Somehow, both the captain and the kids, his arch rival Long John Silver and an unknown Eskimo are at the North Pole, waiting for the escaped animal. At one point Long John Silver dresses as a seal himself. When the captain and the kids discover the scam, they roll him into a barrel and shake him like a cocktail. This is arguably the best gag in an otherwise remarkably unfunny cartoon, which ends with no conclusion.
‘Seal Skinners’ features some excellent animation, and Scott Bradley’s score is pretty inspired, but these aspects cannot save the cartoon, which suffers from lack of inner logic, and an absence of appealing characters.
Watch ‘Seal Skinners’ yourself and tell me what you think:
‘Seal Skinners’ is available on the DVD-set ‘Looney Tunes Golden Collection Volume Six’
Director: Friz Freleng
Release Date: December 17, 1938
Stars: The Captain and the Kids
Rating: ★★½
Review:
‘The Captain’s Christmas’ is the first of only two ‘Captain and the Kids’ cartoons in color.

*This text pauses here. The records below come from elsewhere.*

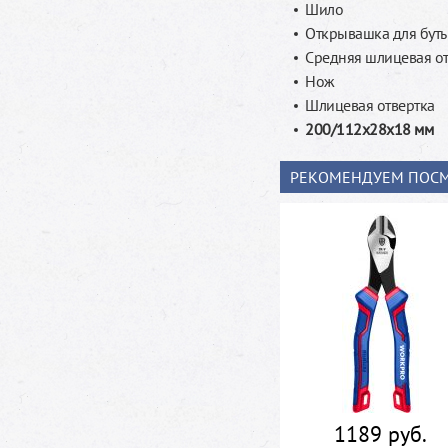
Шило
Открывашка для бут
Средняя шлицевая от
Нож
Шлицевая отвертка
200/112x28x18 мм
РЕКОМЕНДУЕМ ПОСМ
1189 руб.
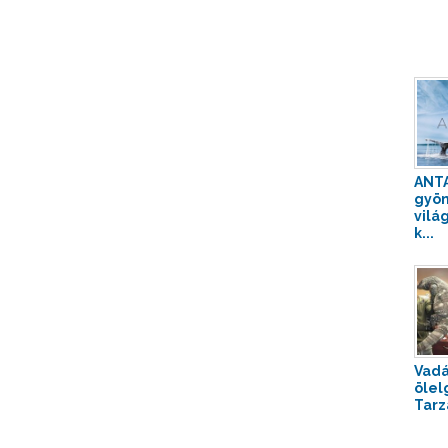
ANTA
gyön
vilá
k...
Vadá
ölel
Tarz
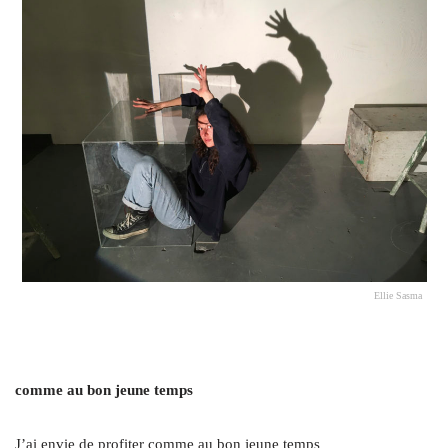
Ellie Sasma
comme au bon jeune temps
J’ai envie de profiter comme au bon jeune temps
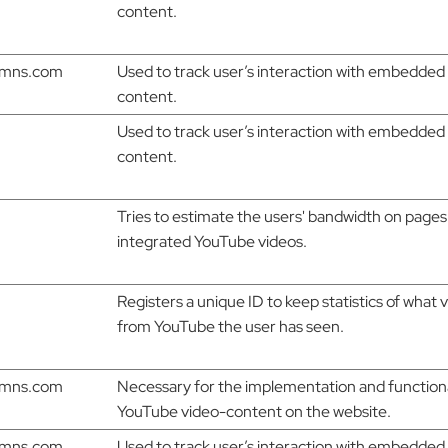
content.
dnmns.com
Used to track user’s interaction with embedded
content.
Used to track user’s interaction with embedded
content.
Tries to estimate the users' bandwidth on pages
integrated YouTube videos.
Registers a unique ID to keep statistics of what 
from YouTube the user has seen.
dnmns.com
Necessary for the implementation and functiona
YouTube video-content on the website.
dnmns.com
Used to track user’s interaction with embedded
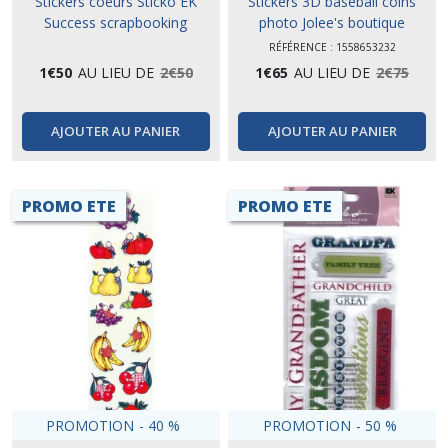
Stickers coeurs Sticko EK
Stickers 3D baseball coins
Success scrapbooking
photo Jolee's boutique
RÉFÉRENCE : 1558653232
1
€
50
AU LIEU DE
2
€
50
1
€
65
AU LIEU DE
2
€
75
AJOUTER AU PANIER
AJOUTER AU PANIER
PROMO ETE
PROMO ETE
PROMOTION
-
40
%
PROMOTION
-
50
%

Color definitely adds some charm to the series, as does the presence of the foe Long John Silver and his three helpers, and the result is one of the better ‘Captain and the Kids’ cartoons.
Watching the captain playing Santa, Long John Silver decides to steal the captain’s act, and, dressed as Santa, descends down the chimney. He plays his part jollily alright, but also very violently, destroying all the kids’ toys. In an all too typical 1930s morale, the villain is reprimanded by his own younger self.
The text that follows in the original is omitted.